Ashura prit le chat entre ses bras, et le caressa dans le sens du poil jusqu'à ce qu'il se calme. Et se chargea de plaider sa cause.
- Ecoute, Neji, c'est pas la peine de t'embêter à changer de méthode. J'ai vu naître les Bijû et je les connais bien. Matatabi a du caractère mais il a bon fond. Je vais veiller sur lui et m'en occuper.
Neji avait laissé un regard dur peser sur le Bijû qui se gardait bien de lever la tête, de trembler ou de respirer.
- Neji ?
Lorsqu'il l'interpella et que leur regard se croisèrent il y eut une telle tension que l'on pouvait presque entendre l'air crépiter. Ils se jaugèrent un instant et Neji relâcha délibérément une grande quantité de chakra jusqu'à briser la toile tissée par Ashura.

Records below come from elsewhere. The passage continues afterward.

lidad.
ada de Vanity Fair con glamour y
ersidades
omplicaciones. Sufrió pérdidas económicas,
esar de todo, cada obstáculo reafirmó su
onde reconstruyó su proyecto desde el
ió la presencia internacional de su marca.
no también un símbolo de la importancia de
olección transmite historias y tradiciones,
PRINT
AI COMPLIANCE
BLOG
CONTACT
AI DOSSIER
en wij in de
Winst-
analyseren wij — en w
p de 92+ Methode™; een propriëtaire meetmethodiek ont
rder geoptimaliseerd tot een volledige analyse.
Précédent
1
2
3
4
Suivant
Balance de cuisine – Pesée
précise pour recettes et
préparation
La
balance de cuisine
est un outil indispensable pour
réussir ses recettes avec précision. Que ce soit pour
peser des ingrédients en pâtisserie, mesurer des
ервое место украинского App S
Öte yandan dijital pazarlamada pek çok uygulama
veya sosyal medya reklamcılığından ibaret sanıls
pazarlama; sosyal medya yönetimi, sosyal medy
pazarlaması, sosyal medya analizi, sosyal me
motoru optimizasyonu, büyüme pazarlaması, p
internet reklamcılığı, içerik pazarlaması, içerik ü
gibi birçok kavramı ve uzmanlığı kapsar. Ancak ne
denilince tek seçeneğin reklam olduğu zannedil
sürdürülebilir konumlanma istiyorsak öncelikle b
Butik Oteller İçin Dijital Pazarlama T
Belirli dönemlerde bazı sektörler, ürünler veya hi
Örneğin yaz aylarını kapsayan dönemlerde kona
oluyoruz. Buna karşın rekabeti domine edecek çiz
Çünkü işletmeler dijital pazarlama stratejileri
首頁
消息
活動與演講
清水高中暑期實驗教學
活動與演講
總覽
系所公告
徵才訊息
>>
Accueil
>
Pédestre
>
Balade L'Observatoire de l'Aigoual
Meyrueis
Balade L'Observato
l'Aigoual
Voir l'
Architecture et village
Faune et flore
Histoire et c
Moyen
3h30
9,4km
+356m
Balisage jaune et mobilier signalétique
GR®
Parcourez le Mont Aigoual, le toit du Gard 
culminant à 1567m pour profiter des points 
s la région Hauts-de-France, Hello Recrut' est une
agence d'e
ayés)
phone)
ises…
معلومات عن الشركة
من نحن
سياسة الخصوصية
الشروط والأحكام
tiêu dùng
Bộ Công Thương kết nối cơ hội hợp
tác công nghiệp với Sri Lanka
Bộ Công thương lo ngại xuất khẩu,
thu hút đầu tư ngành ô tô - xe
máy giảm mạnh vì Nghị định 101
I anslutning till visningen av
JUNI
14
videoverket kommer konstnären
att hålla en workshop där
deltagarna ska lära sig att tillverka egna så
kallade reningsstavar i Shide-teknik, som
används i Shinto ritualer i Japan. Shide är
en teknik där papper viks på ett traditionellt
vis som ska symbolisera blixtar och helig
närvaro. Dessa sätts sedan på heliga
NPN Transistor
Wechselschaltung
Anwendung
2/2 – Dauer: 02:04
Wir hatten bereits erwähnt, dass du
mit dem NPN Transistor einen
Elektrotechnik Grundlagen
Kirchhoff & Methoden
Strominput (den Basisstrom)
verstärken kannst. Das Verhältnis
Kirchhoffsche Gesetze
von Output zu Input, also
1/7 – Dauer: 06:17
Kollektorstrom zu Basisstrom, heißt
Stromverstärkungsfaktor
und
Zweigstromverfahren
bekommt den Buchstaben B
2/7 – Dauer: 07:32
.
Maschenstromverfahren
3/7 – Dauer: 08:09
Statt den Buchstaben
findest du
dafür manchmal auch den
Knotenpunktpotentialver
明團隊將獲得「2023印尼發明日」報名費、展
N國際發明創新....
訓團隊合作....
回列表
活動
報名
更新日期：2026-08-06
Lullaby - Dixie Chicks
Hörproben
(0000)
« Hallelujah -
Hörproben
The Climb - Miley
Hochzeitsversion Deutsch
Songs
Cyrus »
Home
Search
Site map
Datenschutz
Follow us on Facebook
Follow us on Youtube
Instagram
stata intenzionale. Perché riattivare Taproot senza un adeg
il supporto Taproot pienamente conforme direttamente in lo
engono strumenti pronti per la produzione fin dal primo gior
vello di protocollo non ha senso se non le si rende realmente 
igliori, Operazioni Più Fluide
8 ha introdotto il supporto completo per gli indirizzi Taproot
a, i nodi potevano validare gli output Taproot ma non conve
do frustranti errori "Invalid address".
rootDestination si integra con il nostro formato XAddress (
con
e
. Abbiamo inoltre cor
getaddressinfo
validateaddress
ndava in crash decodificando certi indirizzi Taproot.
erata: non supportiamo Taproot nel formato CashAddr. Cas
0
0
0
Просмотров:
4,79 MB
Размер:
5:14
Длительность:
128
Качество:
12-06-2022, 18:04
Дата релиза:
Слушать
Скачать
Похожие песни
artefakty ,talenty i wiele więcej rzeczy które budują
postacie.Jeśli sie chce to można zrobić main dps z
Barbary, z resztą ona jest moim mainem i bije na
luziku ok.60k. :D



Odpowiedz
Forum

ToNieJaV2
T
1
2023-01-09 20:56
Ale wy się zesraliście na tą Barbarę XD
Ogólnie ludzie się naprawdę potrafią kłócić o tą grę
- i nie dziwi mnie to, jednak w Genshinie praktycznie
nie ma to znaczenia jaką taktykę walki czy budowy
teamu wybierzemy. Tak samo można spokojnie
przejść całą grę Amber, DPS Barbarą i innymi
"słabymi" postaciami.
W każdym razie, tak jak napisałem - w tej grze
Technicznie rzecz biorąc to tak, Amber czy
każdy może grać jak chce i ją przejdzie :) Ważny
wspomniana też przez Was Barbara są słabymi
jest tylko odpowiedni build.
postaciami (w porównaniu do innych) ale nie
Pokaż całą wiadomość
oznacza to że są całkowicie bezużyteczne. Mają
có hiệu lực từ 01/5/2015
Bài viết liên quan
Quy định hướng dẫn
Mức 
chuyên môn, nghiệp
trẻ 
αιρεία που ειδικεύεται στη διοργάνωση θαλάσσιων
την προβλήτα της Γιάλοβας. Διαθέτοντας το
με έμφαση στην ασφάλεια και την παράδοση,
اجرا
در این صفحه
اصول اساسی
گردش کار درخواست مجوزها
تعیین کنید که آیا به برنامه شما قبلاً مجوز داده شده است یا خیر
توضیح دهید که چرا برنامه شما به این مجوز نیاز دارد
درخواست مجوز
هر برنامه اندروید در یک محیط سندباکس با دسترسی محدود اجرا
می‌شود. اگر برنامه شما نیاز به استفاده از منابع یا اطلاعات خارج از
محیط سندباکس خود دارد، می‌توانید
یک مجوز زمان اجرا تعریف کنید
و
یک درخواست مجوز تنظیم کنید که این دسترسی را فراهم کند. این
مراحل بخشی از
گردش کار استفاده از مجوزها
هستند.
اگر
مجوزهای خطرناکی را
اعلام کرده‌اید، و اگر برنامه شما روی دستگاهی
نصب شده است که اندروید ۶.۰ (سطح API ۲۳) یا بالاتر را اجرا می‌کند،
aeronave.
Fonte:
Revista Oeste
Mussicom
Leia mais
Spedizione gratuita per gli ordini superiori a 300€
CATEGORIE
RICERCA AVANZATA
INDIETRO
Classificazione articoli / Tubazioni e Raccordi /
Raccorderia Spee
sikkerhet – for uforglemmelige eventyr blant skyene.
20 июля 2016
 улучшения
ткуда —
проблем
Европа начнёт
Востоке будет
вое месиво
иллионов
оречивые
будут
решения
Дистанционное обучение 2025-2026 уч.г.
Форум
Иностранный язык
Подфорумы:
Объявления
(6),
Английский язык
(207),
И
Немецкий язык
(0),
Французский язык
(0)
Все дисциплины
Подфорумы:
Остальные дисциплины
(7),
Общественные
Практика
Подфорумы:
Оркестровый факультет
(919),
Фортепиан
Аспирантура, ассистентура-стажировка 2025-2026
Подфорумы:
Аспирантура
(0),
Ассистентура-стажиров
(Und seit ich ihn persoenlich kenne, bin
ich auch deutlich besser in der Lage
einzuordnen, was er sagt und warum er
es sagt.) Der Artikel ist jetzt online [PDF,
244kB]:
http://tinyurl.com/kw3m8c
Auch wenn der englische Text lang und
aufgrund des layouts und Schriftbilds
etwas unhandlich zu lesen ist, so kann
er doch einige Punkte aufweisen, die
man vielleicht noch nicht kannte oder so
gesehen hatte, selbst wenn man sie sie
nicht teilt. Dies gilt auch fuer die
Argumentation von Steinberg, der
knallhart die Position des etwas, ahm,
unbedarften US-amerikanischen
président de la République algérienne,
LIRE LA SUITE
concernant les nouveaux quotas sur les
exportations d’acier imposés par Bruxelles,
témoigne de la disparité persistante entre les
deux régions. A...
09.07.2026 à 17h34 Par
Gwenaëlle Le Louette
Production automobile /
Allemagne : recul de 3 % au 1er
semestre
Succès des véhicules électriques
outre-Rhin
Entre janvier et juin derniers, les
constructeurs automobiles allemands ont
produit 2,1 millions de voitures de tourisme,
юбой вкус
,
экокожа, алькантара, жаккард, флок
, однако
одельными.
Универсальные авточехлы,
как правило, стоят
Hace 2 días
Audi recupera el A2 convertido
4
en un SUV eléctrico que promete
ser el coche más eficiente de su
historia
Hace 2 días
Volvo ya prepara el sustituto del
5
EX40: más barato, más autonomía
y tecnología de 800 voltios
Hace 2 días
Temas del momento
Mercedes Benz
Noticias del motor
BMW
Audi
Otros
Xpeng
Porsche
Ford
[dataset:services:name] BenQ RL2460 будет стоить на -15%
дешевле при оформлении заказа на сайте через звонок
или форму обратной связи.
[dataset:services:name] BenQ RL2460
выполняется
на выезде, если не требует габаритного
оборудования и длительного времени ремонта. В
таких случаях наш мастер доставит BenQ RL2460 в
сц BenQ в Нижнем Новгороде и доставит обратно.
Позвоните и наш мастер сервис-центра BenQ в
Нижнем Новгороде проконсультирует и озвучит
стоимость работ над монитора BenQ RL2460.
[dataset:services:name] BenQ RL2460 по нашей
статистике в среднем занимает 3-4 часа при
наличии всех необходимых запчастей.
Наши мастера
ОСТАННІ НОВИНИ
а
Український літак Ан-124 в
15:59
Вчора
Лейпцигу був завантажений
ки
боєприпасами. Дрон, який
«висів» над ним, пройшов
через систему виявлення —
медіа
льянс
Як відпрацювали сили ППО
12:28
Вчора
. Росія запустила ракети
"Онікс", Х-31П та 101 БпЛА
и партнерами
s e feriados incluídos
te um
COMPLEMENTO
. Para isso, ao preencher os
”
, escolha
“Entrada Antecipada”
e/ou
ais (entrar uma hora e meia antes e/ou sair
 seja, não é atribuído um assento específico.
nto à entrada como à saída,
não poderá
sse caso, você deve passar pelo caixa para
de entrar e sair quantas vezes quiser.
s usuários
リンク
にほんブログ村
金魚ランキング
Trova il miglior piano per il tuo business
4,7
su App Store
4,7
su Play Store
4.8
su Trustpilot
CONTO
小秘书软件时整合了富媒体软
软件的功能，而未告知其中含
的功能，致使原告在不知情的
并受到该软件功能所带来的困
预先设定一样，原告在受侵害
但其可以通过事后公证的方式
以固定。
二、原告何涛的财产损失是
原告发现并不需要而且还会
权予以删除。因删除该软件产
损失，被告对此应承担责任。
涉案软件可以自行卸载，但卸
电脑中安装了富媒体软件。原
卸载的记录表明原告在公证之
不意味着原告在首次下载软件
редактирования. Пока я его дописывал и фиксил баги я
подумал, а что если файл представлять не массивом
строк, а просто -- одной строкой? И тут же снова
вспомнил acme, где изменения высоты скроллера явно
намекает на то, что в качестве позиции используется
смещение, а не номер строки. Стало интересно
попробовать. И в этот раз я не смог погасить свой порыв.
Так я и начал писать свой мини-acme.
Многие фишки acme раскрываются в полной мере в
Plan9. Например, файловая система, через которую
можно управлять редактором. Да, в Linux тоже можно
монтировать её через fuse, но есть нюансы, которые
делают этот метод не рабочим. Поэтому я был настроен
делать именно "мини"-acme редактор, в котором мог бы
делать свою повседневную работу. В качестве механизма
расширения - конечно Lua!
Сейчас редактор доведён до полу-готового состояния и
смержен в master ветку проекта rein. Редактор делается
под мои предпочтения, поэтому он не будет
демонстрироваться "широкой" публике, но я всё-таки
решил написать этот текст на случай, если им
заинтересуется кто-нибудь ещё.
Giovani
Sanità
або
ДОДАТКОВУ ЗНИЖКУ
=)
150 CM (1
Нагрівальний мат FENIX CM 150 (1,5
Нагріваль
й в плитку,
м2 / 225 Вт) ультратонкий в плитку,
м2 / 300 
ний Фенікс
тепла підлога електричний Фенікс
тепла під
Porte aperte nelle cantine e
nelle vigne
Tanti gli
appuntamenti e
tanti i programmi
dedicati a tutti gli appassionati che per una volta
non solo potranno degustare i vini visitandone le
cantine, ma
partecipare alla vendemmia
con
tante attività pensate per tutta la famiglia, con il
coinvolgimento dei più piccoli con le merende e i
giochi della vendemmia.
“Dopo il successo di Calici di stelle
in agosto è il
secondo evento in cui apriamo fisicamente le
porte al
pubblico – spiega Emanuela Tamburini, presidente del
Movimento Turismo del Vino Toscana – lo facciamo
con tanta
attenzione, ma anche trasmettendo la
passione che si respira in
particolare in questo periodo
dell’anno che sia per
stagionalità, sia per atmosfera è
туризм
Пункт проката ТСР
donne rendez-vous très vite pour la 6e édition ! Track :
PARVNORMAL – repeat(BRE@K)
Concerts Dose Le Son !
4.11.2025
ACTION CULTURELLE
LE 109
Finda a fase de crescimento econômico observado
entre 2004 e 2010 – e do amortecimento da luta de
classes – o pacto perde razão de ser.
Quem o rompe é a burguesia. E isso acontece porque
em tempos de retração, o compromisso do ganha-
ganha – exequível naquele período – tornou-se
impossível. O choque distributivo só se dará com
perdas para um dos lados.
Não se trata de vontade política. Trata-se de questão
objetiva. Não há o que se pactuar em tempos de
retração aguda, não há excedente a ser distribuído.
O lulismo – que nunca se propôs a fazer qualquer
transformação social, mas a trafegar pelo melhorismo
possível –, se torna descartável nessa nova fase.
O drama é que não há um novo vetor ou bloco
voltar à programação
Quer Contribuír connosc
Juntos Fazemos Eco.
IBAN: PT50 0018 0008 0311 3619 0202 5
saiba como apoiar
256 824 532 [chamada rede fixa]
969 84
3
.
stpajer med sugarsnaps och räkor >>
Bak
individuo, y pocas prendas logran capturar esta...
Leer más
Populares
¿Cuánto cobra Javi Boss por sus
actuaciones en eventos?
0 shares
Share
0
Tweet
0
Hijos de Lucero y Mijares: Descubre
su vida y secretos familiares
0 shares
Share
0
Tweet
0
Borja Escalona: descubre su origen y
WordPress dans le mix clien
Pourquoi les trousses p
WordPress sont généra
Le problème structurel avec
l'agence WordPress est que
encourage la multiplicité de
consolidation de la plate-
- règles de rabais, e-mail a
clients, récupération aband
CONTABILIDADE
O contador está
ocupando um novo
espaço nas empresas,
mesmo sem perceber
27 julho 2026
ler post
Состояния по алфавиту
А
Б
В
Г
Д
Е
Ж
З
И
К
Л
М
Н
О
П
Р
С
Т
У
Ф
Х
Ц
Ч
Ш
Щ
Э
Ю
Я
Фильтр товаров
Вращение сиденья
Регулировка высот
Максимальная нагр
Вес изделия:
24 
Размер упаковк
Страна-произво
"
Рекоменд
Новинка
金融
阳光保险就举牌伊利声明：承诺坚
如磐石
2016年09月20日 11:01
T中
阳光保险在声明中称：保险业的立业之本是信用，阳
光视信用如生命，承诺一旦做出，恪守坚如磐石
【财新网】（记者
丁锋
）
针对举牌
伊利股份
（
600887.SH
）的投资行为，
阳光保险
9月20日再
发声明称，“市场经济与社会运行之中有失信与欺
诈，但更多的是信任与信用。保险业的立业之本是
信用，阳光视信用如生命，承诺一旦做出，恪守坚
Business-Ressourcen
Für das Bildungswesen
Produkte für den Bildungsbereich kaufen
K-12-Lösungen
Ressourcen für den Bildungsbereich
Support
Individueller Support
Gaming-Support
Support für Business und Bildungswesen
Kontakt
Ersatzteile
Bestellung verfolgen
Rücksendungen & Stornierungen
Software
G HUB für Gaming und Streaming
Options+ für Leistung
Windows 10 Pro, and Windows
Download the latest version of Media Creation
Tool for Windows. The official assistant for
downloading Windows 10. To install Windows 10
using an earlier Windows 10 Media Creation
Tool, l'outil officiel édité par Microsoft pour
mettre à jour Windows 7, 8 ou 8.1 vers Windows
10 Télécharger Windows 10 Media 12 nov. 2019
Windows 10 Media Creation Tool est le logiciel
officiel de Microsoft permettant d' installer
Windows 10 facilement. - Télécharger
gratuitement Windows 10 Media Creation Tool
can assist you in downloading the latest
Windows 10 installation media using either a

Le bankei se redressa sous le coup de la surprise.
Le Bibliothécaire obéissait aux règles par habitudes et politesse, mais peu de personnes avait réussi à s'opposer à lui par la force.
- Je vais passer la nuit à fabriquer des sceaux, si nos chakra se mélangent ça pourrait devenir dangereux.
Sur cette explication, Neji lui tourna le dos et s'enfonça entre les rayons. Il aurait pu simplement lui demander de retenir son chakra ou de faire attention. Mais par cette démonstration de force, il marquait les limites.
Il passa la main dans la fourrure du Bijû. Tout chien fou qu'il était, il n'avait jamais vraiment eu à se battre. Les gens mourraient facilement et avaient peur de lui.
Mais pas Neji. Depuis qu'il avait changé, il était devenu une arme humaine. Malgré son air calme, et sa politesse, il n'avait pas supporté la remarque de Matatabi. Il valait mieux le laisser tranquille pour le moment.